RECORDS FOR PROCESSING START

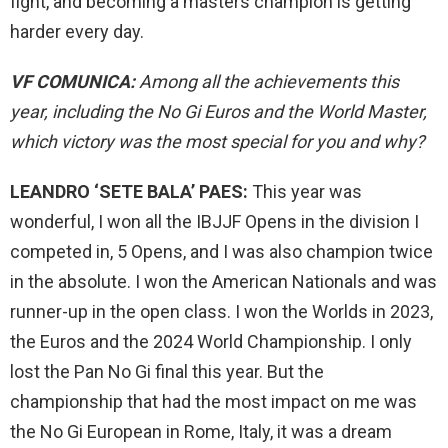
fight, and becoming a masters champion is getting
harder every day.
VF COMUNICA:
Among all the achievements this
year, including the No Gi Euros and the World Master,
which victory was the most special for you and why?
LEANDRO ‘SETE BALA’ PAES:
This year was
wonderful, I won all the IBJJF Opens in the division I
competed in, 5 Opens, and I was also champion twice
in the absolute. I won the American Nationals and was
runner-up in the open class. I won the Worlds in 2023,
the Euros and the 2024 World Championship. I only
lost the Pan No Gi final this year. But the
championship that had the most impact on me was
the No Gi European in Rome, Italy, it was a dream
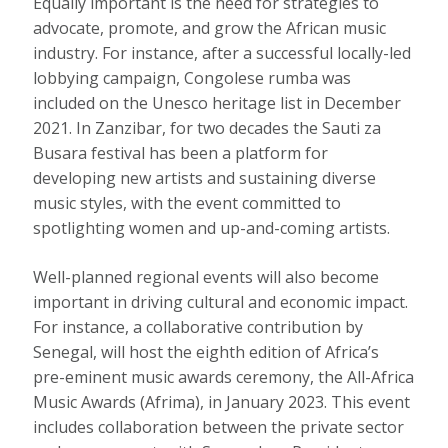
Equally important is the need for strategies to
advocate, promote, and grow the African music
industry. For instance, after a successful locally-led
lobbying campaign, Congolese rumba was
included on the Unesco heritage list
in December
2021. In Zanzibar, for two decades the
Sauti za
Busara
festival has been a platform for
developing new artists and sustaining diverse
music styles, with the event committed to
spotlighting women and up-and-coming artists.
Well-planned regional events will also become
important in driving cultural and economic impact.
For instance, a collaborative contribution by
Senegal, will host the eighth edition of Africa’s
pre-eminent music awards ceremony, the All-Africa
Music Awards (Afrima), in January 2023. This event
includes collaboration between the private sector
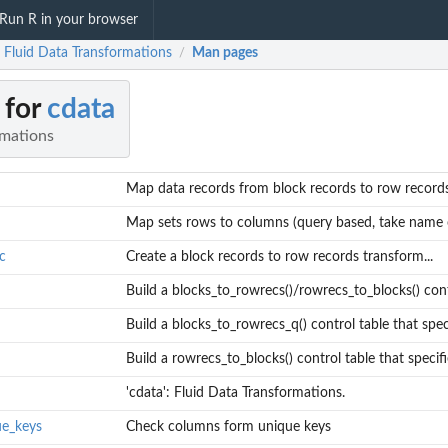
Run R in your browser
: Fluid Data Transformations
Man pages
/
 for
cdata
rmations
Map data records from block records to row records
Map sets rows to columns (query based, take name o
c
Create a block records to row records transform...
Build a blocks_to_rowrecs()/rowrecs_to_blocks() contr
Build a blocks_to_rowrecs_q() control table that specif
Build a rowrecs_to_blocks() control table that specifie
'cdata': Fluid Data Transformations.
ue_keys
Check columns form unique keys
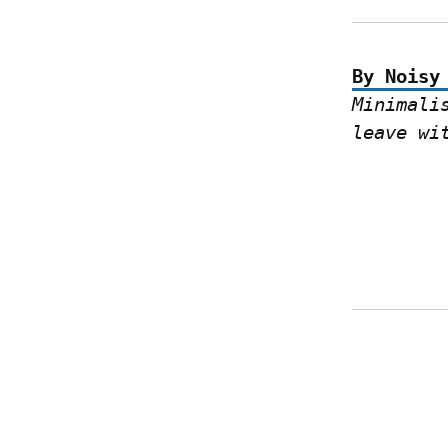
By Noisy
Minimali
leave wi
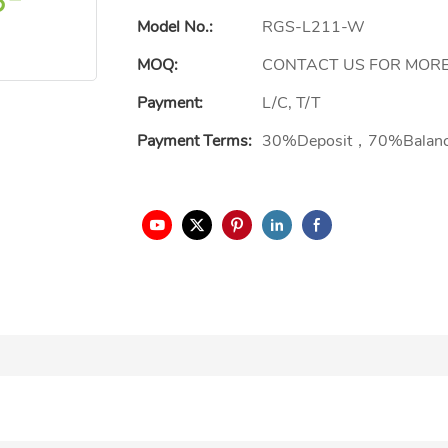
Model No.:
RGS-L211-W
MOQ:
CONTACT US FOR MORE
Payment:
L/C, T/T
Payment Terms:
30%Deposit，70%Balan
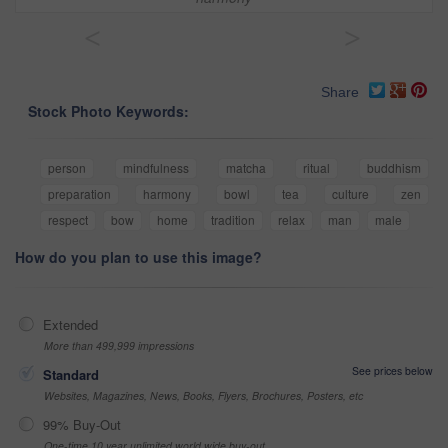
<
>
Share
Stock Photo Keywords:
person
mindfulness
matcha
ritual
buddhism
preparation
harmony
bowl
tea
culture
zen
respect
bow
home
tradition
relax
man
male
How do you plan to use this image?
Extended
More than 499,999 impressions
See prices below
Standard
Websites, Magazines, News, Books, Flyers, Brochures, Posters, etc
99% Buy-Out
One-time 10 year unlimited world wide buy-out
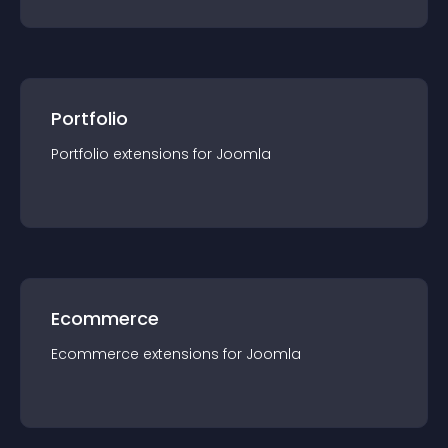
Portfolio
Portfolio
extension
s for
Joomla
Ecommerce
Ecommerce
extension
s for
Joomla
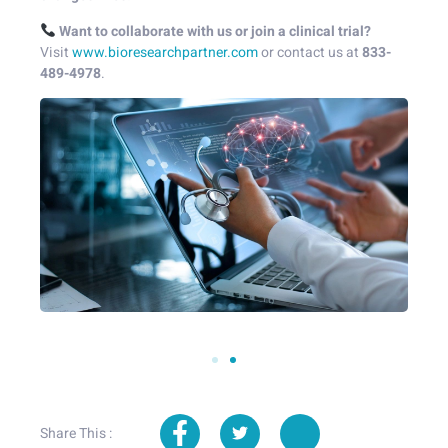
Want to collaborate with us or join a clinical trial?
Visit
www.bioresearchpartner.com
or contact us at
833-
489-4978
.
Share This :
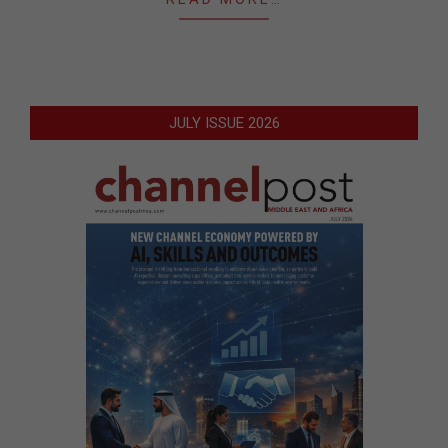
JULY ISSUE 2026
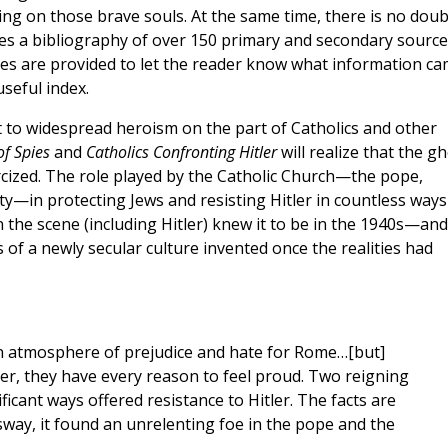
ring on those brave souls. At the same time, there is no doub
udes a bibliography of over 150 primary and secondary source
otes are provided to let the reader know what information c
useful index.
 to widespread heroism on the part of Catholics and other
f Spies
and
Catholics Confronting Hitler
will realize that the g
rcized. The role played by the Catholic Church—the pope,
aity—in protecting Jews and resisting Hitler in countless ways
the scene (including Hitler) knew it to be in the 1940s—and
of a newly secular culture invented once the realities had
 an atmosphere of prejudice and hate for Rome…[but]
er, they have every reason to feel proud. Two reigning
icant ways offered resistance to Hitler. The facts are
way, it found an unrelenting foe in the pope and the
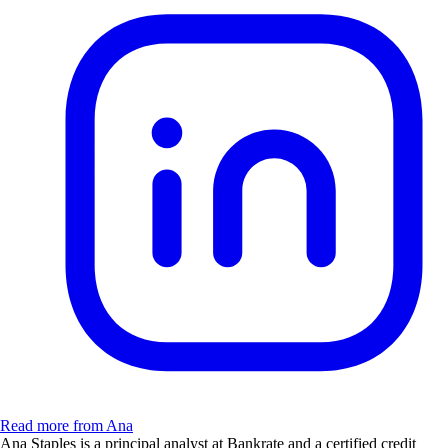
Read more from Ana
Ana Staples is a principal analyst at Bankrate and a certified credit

RECORDS FOR PROCESSING END
RECORDS FOR PROCESSING START

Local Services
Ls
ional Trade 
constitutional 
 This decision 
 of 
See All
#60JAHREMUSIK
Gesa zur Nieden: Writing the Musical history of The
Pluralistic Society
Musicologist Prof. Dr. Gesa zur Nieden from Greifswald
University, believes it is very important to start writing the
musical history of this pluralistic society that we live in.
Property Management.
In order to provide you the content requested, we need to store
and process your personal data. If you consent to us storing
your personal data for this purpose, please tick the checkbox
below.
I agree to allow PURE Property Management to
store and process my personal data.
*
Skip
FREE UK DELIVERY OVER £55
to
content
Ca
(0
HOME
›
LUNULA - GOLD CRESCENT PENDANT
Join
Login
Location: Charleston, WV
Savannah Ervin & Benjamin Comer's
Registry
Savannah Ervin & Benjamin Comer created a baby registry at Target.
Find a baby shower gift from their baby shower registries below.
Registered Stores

RECORDS FOR PROCESSING END
RECORDS FOR PROCESSING START

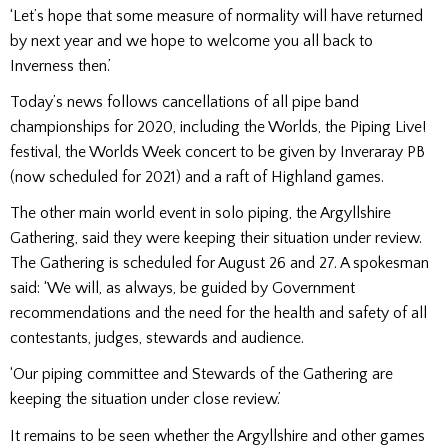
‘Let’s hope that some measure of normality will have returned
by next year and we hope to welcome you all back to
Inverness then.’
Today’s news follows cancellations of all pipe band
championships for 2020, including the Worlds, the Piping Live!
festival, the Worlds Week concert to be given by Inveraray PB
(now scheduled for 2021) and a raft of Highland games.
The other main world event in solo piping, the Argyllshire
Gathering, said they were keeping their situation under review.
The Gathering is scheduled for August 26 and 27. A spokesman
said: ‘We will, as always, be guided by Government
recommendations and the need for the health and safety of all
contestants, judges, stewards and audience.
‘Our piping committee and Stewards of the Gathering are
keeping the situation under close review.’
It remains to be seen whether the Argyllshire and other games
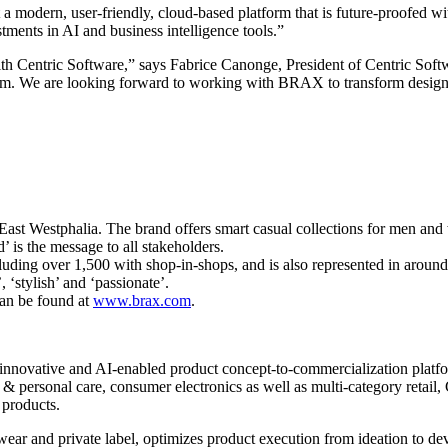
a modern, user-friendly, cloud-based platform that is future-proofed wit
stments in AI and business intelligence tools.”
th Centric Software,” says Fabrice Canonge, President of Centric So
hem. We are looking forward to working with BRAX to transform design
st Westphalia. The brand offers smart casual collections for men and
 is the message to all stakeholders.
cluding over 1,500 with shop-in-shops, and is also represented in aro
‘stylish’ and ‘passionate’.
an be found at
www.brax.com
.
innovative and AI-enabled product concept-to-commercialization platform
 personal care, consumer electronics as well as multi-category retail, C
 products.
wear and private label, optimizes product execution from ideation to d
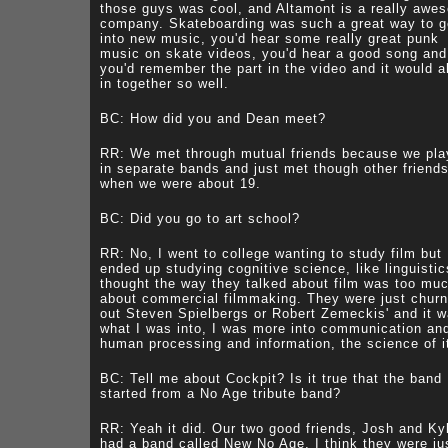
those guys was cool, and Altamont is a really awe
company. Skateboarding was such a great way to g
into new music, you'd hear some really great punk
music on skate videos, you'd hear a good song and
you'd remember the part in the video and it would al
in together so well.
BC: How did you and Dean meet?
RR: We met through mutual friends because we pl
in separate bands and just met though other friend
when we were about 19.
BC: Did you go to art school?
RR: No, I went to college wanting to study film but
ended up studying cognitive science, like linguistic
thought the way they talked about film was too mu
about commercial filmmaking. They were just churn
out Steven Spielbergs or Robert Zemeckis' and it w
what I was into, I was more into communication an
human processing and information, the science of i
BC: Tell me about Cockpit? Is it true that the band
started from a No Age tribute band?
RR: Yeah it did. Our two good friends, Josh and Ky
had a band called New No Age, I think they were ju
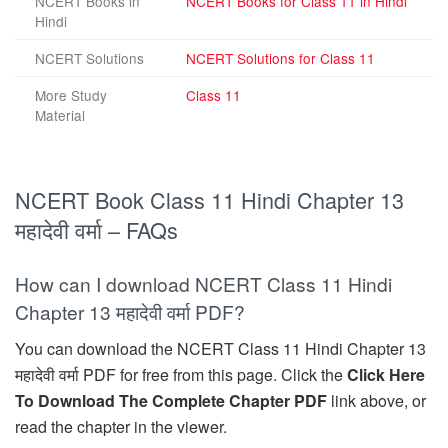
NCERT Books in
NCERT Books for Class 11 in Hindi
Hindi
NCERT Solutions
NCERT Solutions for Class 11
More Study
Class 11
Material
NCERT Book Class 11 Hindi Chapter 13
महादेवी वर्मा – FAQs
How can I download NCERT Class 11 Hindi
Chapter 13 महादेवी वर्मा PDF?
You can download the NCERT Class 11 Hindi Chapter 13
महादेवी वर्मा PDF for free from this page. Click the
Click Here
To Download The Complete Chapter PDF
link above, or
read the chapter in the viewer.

RECORDS FOR PROCESSING END

▸ WHAT YOU HAVE TO DO
Look above for the line with "in together so well." and the line with "what I was into, I"; transcribe both and all lines in between, exactly, and nothing else.

▸ RESULT OF THE EXERCISE
in together so well.
BC: How did you and Dean meet?
RR: We met through mutual friends because we pl
in separate bands and just met though other friend
when we were about 19.
BC: Did you go to art school?
RR: No, I went to college wanting to study film but
ended up studying cognitive science, like linguistic
thought the way they talked about film was too mu
about commercial filmmaking. They were just churn
out Steven Spielbergs or Robert Zemeckis' and it w
what I was into, I was more into communication an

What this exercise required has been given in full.